B. The NLRB “Friends” Social Media Policies
It is not all doom and gloom from the NLRB these days. Contrary to what some were saying a few months ago (perhaps in an attempt to drive traffic to their blogs?), the NLRB has indeed seen an employer social media policy that it likes. You may recall that back in February 2011 when the original “Facebook firing” case settled, some opined that the NLRB was on a warpath against all employer attempts to regulate employee online speech. My view was and remains that this was simply not the case, and that employers could look to NLRB precedent for guidance on how to draft a social media policy that can survive NLRB scrutiny. See Demystifying the Facebook Firing Case. Well, on August 18, 2011, the Acting General Counsel of the NLRB released a report on the various social media cases the NLRB has handled, and the report confirms that the NLRB is primarily concerned with employer social media policies that are too broad, and consequently create a chilling effect on employee concerted activity. It is well worth a read, and will give social media policy drafters valuable guidance on language and context.

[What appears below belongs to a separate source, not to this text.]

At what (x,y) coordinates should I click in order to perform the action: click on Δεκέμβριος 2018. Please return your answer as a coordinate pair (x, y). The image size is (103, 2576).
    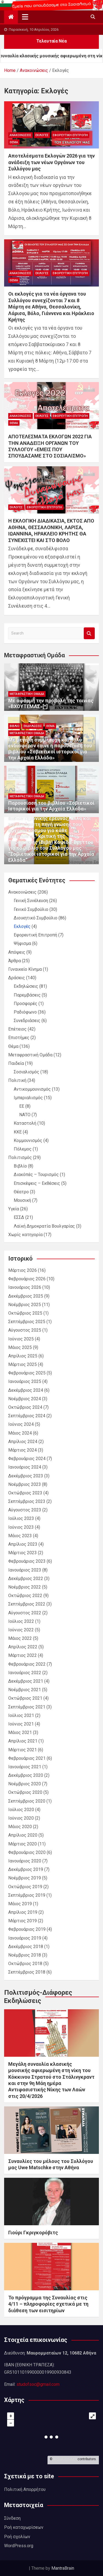     Looking at the image, I should click on (25, 1946).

You can find it here.
Some quick notes re immigration developments. On the employment front, the push for federal legislation mandating E-verify use nationwide has come into unexpected resistance from conservative and tea party groups. Immigrant’s rights groups and agricultural employers have long opposed such legislation. It is unclear what effect, if any, this new opposition will have on the legislation. http://www.marketwatch.com/story/e-verify-facing-unexpected-opposition-from-conservative-taxpayer-tea-party-groups-media-campaign-launched-today-with-first-national-ad-letter-to-congress-2011-09-15
News on deportations and removals is that the Obama administration, via the DHS, has announced that prosecutorial discretion will be used to prioritize certain cases for removal proceedings, over others. DHS will consult a long list of factors before deciding whether to seek removal or deportation of any given immigrant. Presumably, this was done in response to growing concern over how the Secure Communities (S-Comm) program has been applied, versus its announced objectives. Apparently, people with minor infractions were being deported in large numbers, despite the government assertion that S-Comm was intended to remove immigrants with serious criminal histories.